Bir nükleer patlama, birebir vakitte havayı patlama bölgesinden uzaklaştırarak, hava basıncında objeleri ezebilecek ve binaları yıkabilecek ani değişiklikler yaratır.
1 megatonluk bir bombanın 6 km’lik yarıçapında, patlama dalgaları tüm iki katlı binaların duvarlarında 180 metrik ton kuvvet ve 255 km/sa rüzgar suratı üretir.
1 km’li bir yarıçapta, zirve basıncı bu ölçünün dört katıdır ve rüzgar suratları 756 km/sa kadar ulaşabilir. Teknik olarak, beşerler bu kadar baskıya dayanabilir, fakat birçok insan yıkılan binalar tarafından öldürülür.
RADYASYON VE NÜKLEER SERPİNTİ
Tüm bunlardan bir halde kurtulursanız, hala başa çıkmanız gereken radyasyon zehirlenmesi ve nükleer serpinti de var.

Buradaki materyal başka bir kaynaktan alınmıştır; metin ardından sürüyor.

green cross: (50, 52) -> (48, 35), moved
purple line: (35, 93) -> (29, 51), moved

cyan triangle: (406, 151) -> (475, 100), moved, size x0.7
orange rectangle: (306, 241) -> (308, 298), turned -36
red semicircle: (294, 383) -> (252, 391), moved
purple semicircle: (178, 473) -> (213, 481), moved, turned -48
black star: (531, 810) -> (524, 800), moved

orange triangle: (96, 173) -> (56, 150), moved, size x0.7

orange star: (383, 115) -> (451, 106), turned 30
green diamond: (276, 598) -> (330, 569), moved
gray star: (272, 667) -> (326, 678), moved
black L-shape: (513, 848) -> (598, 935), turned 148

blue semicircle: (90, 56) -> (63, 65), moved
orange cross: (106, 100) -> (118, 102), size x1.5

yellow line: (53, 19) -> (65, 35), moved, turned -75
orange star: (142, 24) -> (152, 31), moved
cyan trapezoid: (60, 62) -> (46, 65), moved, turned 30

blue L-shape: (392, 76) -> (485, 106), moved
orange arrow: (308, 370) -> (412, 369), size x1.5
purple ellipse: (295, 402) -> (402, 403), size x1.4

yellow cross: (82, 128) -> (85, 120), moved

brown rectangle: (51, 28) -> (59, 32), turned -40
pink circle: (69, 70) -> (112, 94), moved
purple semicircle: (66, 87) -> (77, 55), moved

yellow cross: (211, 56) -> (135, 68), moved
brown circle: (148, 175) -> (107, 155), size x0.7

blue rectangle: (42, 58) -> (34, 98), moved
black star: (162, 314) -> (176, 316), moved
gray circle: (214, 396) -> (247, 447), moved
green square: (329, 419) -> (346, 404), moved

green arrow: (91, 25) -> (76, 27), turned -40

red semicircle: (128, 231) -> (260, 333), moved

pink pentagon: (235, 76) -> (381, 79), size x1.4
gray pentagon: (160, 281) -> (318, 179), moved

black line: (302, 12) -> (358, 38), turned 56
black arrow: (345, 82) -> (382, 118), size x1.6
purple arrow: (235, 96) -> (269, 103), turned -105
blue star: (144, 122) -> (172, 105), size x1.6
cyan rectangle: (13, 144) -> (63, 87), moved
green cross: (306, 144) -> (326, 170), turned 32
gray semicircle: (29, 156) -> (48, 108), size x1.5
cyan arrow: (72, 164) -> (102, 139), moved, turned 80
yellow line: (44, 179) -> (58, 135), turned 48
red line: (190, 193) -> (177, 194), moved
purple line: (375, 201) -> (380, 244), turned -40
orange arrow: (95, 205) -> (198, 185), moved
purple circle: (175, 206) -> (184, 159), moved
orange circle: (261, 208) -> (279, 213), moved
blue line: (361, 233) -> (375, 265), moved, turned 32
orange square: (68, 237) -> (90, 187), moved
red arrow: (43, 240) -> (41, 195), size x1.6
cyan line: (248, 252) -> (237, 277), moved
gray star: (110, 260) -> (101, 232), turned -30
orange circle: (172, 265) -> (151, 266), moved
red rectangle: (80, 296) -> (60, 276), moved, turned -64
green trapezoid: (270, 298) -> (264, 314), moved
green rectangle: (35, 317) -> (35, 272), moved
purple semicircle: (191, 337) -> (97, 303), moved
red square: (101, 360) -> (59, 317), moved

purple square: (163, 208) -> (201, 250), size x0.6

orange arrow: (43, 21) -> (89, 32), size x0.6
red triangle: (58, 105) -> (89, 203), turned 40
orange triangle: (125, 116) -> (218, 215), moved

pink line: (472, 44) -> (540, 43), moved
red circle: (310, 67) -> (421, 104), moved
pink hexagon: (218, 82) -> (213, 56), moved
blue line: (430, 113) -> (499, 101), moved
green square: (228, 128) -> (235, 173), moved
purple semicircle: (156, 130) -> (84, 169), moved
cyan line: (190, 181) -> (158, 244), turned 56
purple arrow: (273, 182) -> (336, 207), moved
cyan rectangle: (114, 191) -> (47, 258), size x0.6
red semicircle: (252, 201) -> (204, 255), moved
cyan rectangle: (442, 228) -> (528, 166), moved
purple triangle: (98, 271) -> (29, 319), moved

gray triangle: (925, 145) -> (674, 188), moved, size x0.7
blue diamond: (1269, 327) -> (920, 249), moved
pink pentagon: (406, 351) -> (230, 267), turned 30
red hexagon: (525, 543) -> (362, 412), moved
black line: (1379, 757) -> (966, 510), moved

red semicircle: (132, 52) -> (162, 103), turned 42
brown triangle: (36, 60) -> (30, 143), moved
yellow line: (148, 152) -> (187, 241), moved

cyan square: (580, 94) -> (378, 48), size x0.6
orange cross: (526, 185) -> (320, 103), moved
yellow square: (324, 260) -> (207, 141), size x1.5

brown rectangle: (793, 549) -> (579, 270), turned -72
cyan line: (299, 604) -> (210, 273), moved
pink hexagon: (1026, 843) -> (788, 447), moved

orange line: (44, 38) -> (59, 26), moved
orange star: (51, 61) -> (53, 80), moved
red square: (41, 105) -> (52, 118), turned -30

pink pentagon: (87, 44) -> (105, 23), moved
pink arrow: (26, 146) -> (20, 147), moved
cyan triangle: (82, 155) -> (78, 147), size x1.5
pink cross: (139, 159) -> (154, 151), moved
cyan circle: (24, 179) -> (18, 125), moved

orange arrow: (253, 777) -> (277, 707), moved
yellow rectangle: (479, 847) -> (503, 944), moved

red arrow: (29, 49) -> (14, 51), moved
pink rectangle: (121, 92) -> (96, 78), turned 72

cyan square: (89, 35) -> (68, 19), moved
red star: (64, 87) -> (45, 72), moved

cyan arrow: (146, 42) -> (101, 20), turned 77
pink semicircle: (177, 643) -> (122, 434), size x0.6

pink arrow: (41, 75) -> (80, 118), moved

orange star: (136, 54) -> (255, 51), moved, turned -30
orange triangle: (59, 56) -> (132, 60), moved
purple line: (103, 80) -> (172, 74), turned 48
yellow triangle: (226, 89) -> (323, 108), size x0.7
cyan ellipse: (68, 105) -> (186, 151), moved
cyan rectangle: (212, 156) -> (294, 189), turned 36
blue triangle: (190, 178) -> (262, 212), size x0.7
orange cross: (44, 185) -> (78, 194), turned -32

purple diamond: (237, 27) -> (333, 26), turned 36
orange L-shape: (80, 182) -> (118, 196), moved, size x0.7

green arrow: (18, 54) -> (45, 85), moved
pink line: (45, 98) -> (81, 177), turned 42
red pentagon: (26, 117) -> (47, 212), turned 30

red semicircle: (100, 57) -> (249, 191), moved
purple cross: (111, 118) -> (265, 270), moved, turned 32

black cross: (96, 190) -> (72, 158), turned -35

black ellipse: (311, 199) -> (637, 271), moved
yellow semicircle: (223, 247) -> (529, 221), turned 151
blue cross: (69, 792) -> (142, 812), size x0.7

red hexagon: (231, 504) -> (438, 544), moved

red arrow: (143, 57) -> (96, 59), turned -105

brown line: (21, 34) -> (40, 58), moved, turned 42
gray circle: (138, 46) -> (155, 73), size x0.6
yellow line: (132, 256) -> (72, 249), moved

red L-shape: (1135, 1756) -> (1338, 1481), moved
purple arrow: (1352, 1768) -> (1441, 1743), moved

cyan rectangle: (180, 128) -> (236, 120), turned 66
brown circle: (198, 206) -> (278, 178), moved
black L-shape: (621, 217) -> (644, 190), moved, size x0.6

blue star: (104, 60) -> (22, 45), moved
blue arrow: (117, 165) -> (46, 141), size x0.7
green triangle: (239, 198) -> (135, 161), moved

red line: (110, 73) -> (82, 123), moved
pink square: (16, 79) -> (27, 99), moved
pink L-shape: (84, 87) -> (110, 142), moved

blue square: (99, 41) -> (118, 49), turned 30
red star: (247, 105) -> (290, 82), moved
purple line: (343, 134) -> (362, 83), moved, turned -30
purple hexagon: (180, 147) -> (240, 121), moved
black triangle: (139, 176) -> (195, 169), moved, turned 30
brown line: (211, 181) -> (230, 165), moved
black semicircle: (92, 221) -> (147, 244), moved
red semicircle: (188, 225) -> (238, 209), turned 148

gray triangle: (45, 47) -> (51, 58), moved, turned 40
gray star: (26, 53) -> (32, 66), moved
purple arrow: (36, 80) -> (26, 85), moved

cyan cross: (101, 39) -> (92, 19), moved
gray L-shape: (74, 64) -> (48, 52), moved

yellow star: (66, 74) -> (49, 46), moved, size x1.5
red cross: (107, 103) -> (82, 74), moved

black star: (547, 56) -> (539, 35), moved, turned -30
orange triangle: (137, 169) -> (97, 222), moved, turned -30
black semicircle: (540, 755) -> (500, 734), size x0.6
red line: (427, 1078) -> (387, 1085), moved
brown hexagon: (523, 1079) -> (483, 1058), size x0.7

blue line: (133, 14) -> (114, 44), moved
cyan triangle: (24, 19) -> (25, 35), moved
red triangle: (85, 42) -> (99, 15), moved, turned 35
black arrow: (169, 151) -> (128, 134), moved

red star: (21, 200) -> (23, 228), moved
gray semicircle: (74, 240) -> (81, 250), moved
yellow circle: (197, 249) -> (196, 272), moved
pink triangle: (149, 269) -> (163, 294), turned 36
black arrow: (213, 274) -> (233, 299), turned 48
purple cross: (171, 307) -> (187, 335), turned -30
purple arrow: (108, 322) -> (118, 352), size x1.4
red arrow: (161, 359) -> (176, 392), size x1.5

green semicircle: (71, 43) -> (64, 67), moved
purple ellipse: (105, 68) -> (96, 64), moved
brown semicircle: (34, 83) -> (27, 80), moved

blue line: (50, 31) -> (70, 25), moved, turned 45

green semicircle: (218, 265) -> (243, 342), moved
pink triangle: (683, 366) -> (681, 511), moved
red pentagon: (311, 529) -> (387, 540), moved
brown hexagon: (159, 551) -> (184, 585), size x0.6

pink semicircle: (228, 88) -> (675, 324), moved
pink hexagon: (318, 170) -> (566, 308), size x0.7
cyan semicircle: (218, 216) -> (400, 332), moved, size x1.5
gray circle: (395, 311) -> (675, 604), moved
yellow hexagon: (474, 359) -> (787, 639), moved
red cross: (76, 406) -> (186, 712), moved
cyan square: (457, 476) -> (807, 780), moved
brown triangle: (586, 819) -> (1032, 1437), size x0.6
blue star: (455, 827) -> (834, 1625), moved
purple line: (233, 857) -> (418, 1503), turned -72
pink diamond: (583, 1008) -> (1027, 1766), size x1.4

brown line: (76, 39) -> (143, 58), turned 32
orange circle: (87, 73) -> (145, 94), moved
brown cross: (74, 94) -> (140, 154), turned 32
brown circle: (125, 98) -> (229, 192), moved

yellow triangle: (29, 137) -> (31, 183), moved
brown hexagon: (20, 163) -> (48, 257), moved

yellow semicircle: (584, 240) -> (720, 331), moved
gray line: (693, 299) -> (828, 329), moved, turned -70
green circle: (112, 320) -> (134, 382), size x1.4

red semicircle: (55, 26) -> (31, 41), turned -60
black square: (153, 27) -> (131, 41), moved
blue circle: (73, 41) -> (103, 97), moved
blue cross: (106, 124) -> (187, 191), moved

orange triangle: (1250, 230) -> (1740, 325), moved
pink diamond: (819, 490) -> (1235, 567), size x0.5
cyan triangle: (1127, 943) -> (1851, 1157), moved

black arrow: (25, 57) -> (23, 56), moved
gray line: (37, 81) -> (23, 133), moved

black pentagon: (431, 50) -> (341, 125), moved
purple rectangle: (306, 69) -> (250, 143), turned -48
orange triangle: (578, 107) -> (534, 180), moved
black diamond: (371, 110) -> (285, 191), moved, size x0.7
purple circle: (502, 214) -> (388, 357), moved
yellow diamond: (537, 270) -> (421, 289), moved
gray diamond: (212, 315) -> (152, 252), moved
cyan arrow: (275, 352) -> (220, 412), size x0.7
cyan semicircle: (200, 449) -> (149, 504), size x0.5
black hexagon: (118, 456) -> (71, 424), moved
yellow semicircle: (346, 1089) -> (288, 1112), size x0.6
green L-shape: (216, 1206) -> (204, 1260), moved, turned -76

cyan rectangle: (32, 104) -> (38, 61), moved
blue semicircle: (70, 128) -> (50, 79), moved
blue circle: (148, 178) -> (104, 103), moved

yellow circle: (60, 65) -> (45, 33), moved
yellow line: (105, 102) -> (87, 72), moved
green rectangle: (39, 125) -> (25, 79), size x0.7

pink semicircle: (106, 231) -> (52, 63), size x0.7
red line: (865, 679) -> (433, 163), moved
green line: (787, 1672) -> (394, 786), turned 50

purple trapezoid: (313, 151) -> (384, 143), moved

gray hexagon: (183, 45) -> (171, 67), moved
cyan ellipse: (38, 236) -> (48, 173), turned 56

Örneğin, 2019’da yayınlanan bir simülasyon çalışması, Amerika Birleşik Devletleri ve Rusya ortasındaki bir nükleer savaşın, atmosfere salınan duman ve kurum düzeyleri nedeniyle Dünya’yı birkaç gün içinde nükleer bir kışa sokacağını gösterdi.
Radyoaktif parçacıkların dikkate bedel ölçüde uzaklara gidebildiğini de biliyoruz. Yakın tarihli bir araştırma, Soğuk Savaş nükleer bomba testlerinden kalan radyoaktif karbon kalıntılarının, dünya okyanuslarının en derin noktası olan Mariana Çukuru’nun derinliklerinde bulunduğunu gösterdi.
Nükleer silahların yayılmasını ve kullanımını durdurmak için yürürlükte olan milletlerarası mutabakatlar var. Bu nedenle, tüm bu bilgilere gelecekte muhtaçlık duymayacağınızı umuyoruz.